WHAT THE TASK REQUIRES:
Beginning with the line that contains "Как нам позвонить?", transcribe every line down to the end of the entries, exactly, and no other lines.

DATA FOR THIS EXERCISE:

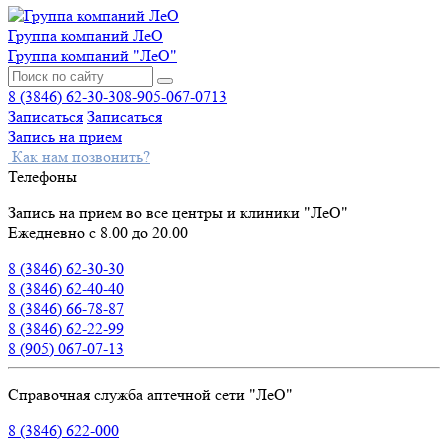
Группа компаний ЛеО
Группа компаний "ЛеО"
8 (3846) 62-30-30
8-905-067-0713
Записаться
Записаться
Запись на прием
Как нам позвонить?
Телефоны
Запись на прием во все центры и клиники "ЛеО"
Ежедневно с 8.00 до 20.00
8 (3846) 62-30-30
8 (3846) 62-40-40
8 (3846) 66-78-87
8 (3846) 62-22-99
8 (905) 067-07-13
Справочная служба аптечной сети "ЛеО"
8 (3846) 622-000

COMPLETED TASK:
Как нам позвонить?
Телефоны
Запись на прием во все центры и клиники "ЛеО"
Ежедневно с 8.00 до 20.00
8 (3846) 62-30-30
8 (3846) 62-40-40
8 (3846) 66-78-87
8 (3846) 62-22-99
8 (905) 067-07-13
Справочная служба аптечной сети "ЛеО"
8 (3846) 622-000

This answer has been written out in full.